Remedies for Government Liability: Beyond Administrative Law

Publisher:
Australian Institute of Administrative Law
Publication Type:
Journal Article
Citation:
AIAL Forum, 2019, 97 pp. 57 - 74
Issue Date:
2019-11-30
Full metadata record
Control of government power is traditionally regarded as the province of administrative law. To the extent that other causes of action (such as claims in equity, contract and tort) can be brought against government, such claims are typically treated as a secondary, rather than primary, function of the law. The topic of government liability outside traditional public law parameters is in turn treated as something of a specialist topic, rather than a core area of legal doctrine. Placing the law into spheres of ‘public’ and ‘private’ — and the further subcategorisation of causes of action within those spheres — offers the promise of neat categories that can be deployed to study legal doctrine in the abstract.
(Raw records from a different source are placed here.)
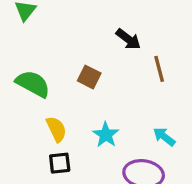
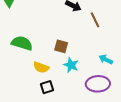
brown square: (89, 77) -> (61, 46), moved
yellow semicircle: (56, 129) -> (41, 67), turned 147

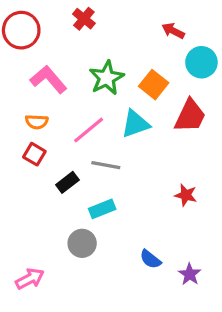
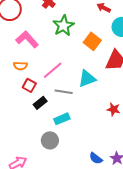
green star: (107, 78) -> (64, 26), moved
cyan triangle: (135, 124) -> (87, 79), moved
red square: (34, 154) -> (29, 85), moved
blue semicircle: (150, 259) -> (96, 158), moved

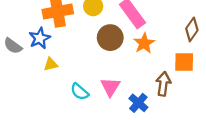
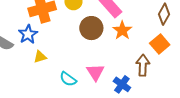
orange square: (184, 62) -> (160, 44), turned -36

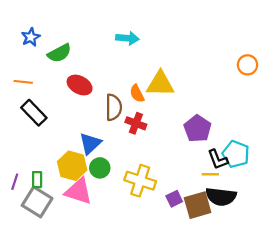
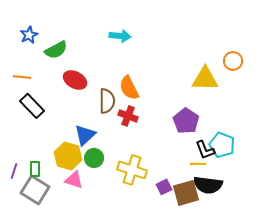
yellow triangle: (160, 84) -> (205, 79), moved
orange semicircle: (137, 94) -> (129, 88), size x1.4
pink triangle: (79, 191) -> (74, 180), size x0.7

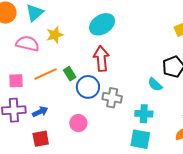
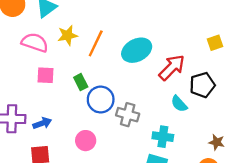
cyan ellipse: (102, 24) -> (137, 50), moved
red arrow: (101, 59) -> (172, 68), moved, turned 45
orange line: (46, 74) -> (96, 43), moved, turned -45
pink square: (16, 81) -> (46, 75), moved

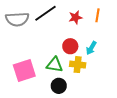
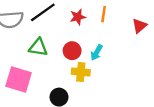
green triangle: (55, 65) -> (38, 47), moved
pink square: (24, 70) -> (19, 79), turned 35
However, legal practitioners, particularly those involved in litigation, learn quickly that clients are rarely interested in the intricacies of legal doctrine that might be thrown up by their case. Lawyers are interested in the law; clients want to know about outcomes: what remedy they might get, their chances of getting it and what seeking it will cost them. On that reckoning, there are few things as useful for a practitioner to know in detail as the various remedies that might assist their clients. Where the case is one that involves harm occasioned by a government defendant, one unfortunate symptom of academic attraction to ‘public’ and ‘private’ law categories is to obscure the many and varied ways in which the law might respond to that harm. Approaching legal doctrine through this dichotomous lens is not only a limitation from a practical perspective. Rather than treating government liability as a specialist topic, there is much to be gained from gathering together the various ‘public’ and ‘private’ claims that can be made against government. By adopting a wholesale view of the field of ‘government liability’, we are better able to identify common themes and connections between areas of law. While it is true that the capacity to obtain remedies against government is full of specialist doctrine that does not apply directly to private bodies, we can learn much about these general doctrines by painting a comprehensive picture of government liability across the realms of public and private law. This article explores the main public and private law ‘remedies’ available against governments, their benefits and limitations, and the links between them.